> **Work instructions**
Transcribe exactly the stretch of lines beginning at the one containing "mañana parecía que no y hoy no se sabe si" and closing with the last line of the entries below. Omit images.

------ Available data

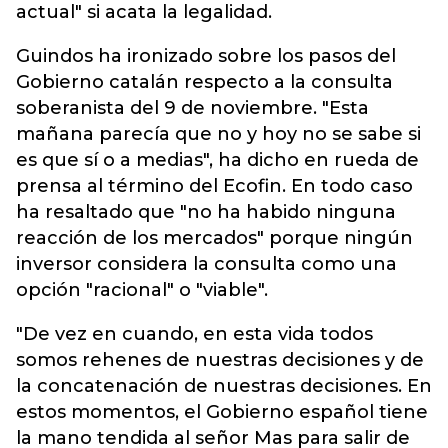
actual" si acata la legalidad.
Guindos ha ironizado sobre los pasos del
Gobierno catalán respecto a la consulta
soberanista del 9 de noviembre. "Esta
mañana parecía que no y hoy no se sabe si
es que sí o a medias", ha dicho en rueda de
prensa al término del Ecofin. En todo caso
ha resaltado que "no ha habido ninguna
reacción de los mercados" porque ningún
inversor considera la consulta como una
opción "racional" o "viable".
"De vez en cuando, en esta vida todos
somos rehenes de nuestras decisiones y de
la concatenación de nuestras decisiones. En
estos momentos, el Gobierno español tiene
la mano tendida al señor Mas para salir de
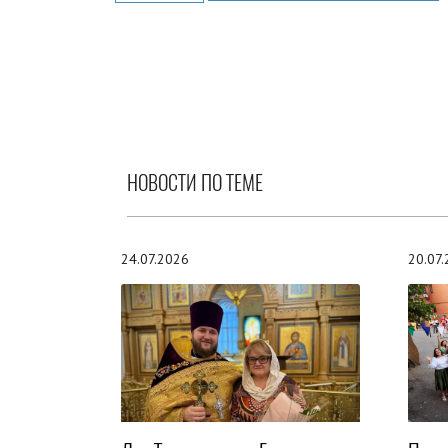
НОВОСТИ ПО ТЕМЕ
24.07.2026
20.07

------------

> **Your solution**
mañana parecía que no y hoy no se sabe si
es que sí o a medias", ha dicho en rueda de
prensa al término del Ecofin. En todo caso
ha resaltado que "no ha habido ninguna
reacción de los mercados" porque ningún
inversor considera la consulta como una
opción "racional" o "viable".
"De vez en cuando, en esta vida todos
somos rehenes de nuestras decisiones y de
la concatenación de nuestras decisiones. En
estos momentos, el Gobierno español tiene
la mano tendida al señor Mas para salir de
НОВОСТИ ПО ТЕМЕ
24.07.2026
20.07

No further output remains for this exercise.